Les événements du Proche Orient sont une surprise : cette surprise signifie qu’ils n’avaient pas été prévus, et que les renseignements étaient mauvais.

Qu’on pense à la colère d’Obama envers ses services de renseignement, que les journaux ont évoquée. Même si cela a moins fait de bruit, je devine qu’il a dû en être de même à Paris. Au point que des ministres ont été voyagé dans des zones de crise, sans appréhender l’intensité de ce qui était en train de se dérouler. Mais, et je l’ai déjà dit, chacun a été surpris.

Cela pose donc la question des renseignements. Trop souvent, on considère le renseignement sous son aspect tactique, et très opératoire : qu’il soit directement tourné vers les opérations (DRM, deuxièmes bureaux d’état-major) ou vers des affaires d’espionnage ou de contre espionnage.
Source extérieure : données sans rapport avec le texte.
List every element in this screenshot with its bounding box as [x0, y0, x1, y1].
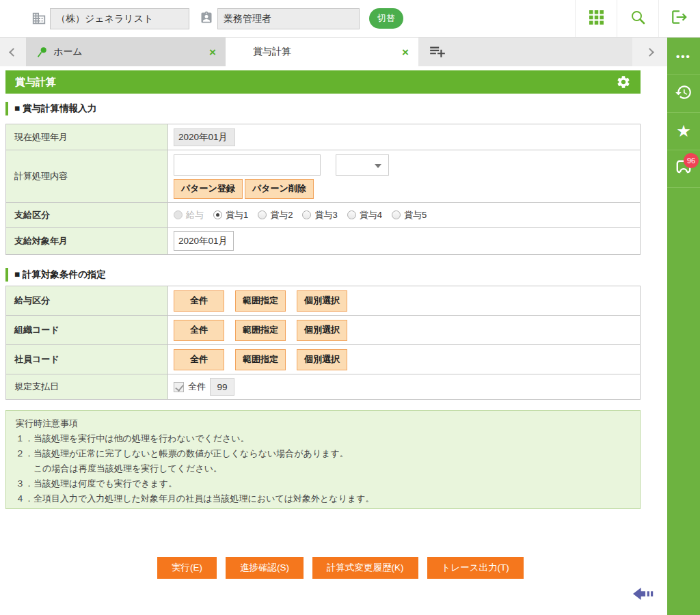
radio-bonus2-circle[interactable] — [258, 210, 267, 219]
salary-class-range-button[interactable]: 範囲指定 — [235, 290, 286, 312]
pattern-delete-button[interactable]: パターン削除 — [245, 179, 314, 199]
radio-bonus1-label: 賞与1 — [226, 209, 248, 221]
payday-all-checkbox — [174, 382, 184, 392]
tab-bonus-calc-label: 賞与計算 — [253, 46, 291, 58]
criteria-table: 給与区分 全件 範囲指定 個別選択 組織コード 全件 範囲指定 個別選択 社員コ… — [5, 286, 641, 400]
settings-button[interactable] — [616, 74, 631, 90]
tabbar: ホーム × 賞与計算 × — [0, 38, 667, 66]
collapse-panel-button[interactable] — [633, 586, 659, 602]
salary-class-label: 給与区分 — [6, 286, 168, 315]
radio-bonus5-label: 賞与5 — [404, 209, 427, 221]
employee-code-all-button[interactable]: 全件 — [174, 349, 224, 370]
radio-bonus1[interactable]: 賞与1 — [213, 209, 248, 221]
radio-bonus4-circle[interactable] — [347, 210, 356, 219]
org-code-label: 組織コード — [6, 316, 168, 344]
right-sidebar: ••• ★ 96 — [667, 38, 700, 615]
logout-icon — [671, 8, 688, 29]
tab-bonus-calc[interactable]: 賞与計算 × — [226, 38, 418, 66]
execute-button[interactable]: 実行(E) — [157, 557, 217, 579]
note-line: ３．当該処理は何度でも実行できます。 — [16, 476, 630, 491]
current-month-label: 現在処理年月 — [6, 124, 168, 150]
radio-bonus5[interactable]: 賞与5 — [392, 209, 427, 221]
current-month-input — [174, 128, 235, 146]
page-header: 賞与計算 — [5, 70, 641, 94]
trace-output-button[interactable]: トレース出力(T) — [427, 557, 524, 579]
role-clipboard-icon — [200, 11, 213, 27]
more-menu-button[interactable]: ••• — [667, 38, 700, 75]
tab-bonus-calc-close-icon[interactable]: × — [402, 46, 409, 58]
role-input[interactable] — [217, 8, 360, 29]
radio-bonus4[interactable]: 賞与4 — [347, 209, 382, 221]
execution-notes: 実行時注意事項 １．当該処理を実行中は他の処理を行わないでください。 ２．当該処… — [5, 410, 641, 509]
row-target-month: 支給対象年月 — [6, 228, 640, 254]
employee-code-label: 社員コード — [6, 345, 168, 374]
tabs-scroll-right-button[interactable] — [632, 38, 667, 66]
formula-history-button[interactable]: 計算式変更履歴(K) — [312, 557, 418, 579]
app-window: 切替 — [0, 0, 700, 615]
apps-grid-icon — [589, 10, 604, 27]
radio-bonus3[interactable]: 賞与3 — [302, 209, 337, 221]
payment-type-label: 支給区分 — [6, 203, 168, 227]
company-building-icon — [31, 11, 46, 29]
row-current-month: 現在処理年月 — [6, 124, 640, 150]
collapse-arrow-icon — [633, 586, 656, 601]
radio-bonus2[interactable]: 賞与2 — [258, 209, 293, 221]
notifications-button[interactable]: 96 — [667, 150, 700, 188]
pattern-select[interactable] — [336, 154, 389, 176]
row-calc-content: 計算処理内容 パターン登録 パターン削除 — [6, 150, 640, 203]
note-line: １．当該処理を実行中は他の処理を行わないでください。 — [16, 431, 630, 446]
row-payday: 規定支払日 全件 — [6, 374, 640, 399]
calc-content-input[interactable] — [174, 154, 321, 176]
salary-class-individual-button[interactable]: 個別選択 — [297, 290, 347, 312]
tab-home-close-icon[interactable]: × — [209, 46, 216, 58]
add-tab-icon — [429, 42, 446, 63]
radio-salary-label: 給与 — [186, 209, 204, 221]
salary-class-all-button[interactable]: 全件 — [174, 290, 224, 312]
radio-salary: 給与 — [174, 209, 204, 221]
payday-checkbox-label: 全件 — [188, 381, 206, 393]
payday-input — [210, 378, 234, 396]
row-org-code: 組織コード 全件 範囲指定 個別選択 — [6, 316, 640, 345]
notification-badge: 96 — [684, 153, 699, 168]
star-icon: ★ — [676, 123, 691, 139]
employee-code-range-button[interactable]: 範囲指定 — [235, 349, 286, 370]
tab-home[interactable]: ホーム × — [26, 38, 226, 66]
favorites-button[interactable]: ★ — [667, 113, 700, 150]
ellipsis-icon: ••• — [676, 51, 691, 62]
bonus-info-table: 現在処理年月 計算処理内容 パターン登録 パターン削除 — [5, 124, 641, 255]
progress-check-button[interactable]: 進捗確認(S) — [226, 557, 304, 579]
apps-grid-button[interactable] — [575, 0, 617, 37]
calc-content-label: 計算処理内容 — [6, 150, 168, 202]
page-title: 賞与計算 — [15, 76, 56, 89]
org-code-individual-button[interactable]: 個別選択 — [297, 320, 347, 341]
company-input[interactable] — [50, 8, 189, 29]
target-month-label: 支給対象年月 — [6, 228, 168, 254]
payment-type-radio-group: 給与 賞与1 賞与2 賞与3 — [168, 203, 640, 227]
action-buttons: 実行(E) 進捗確認(S) 計算式変更履歴(K) トレース出力(T) — [157, 557, 524, 579]
chevron-right-icon — [645, 48, 654, 57]
radio-bonus5-circle[interactable] — [392, 210, 401, 219]
radio-bonus1-circle[interactable] — [213, 210, 222, 219]
pattern-register-button[interactable]: パターン登録 — [174, 179, 243, 199]
note-line: ２．当該処理が正常に完了しないと帳票の数値が正しくならない場合があります。 — [16, 446, 630, 461]
section-title-input-info: ■ 賞与計算情報入力 — [5, 102, 96, 115]
employee-code-individual-button[interactable]: 個別選択 — [297, 349, 347, 370]
row-payment-type: 支給区分 給与 賞与1 賞与2 — [6, 203, 640, 228]
logout-button[interactable] — [658, 0, 700, 37]
note-line: この場合は再度当該処理を実行してください。 — [16, 461, 630, 476]
add-tab-button[interactable] — [425, 43, 450, 62]
search-button[interactable] — [617, 0, 658, 37]
radio-bonus4-label: 賞与4 — [360, 209, 382, 221]
tabs-scroll-left-button[interactable] — [0, 38, 26, 66]
radio-bonus3-circle[interactable] — [302, 210, 311, 219]
org-code-all-button[interactable]: 全件 — [174, 320, 224, 341]
org-code-range-button[interactable]: 範囲指定 — [235, 320, 286, 341]
target-month-input[interactable] — [174, 231, 234, 251]
radio-salary-circle — [174, 210, 183, 219]
chevron-left-icon — [9, 48, 18, 57]
gear-icon — [616, 74, 631, 90]
row-employee-code: 社員コード 全件 範囲指定 個別選択 — [6, 345, 640, 374]
history-button[interactable] — [667, 75, 700, 113]
switch-button[interactable]: 切替 — [369, 8, 403, 29]
notes-title: 実行時注意事項 — [16, 416, 630, 431]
Mais il semble qu’on n’a pas vu les « signaux faibles », ni les données structurantes (démographiques, économiques et sociologiques) pourtant annoncées (cf Todd et Courbage, Le rendez-vous des civilisations).

En fait, cet échec du « renseignement » stratégique ne tient probablement pas à un accès déficient à des informations : celui qui voulait voir aurait vu, même en sources ouvertes. Non, la déficience tient au filtre qui a empêché de voir. Et ce filtre, en l’espèce, est idéologique avec l’obsession de la menace islamiste.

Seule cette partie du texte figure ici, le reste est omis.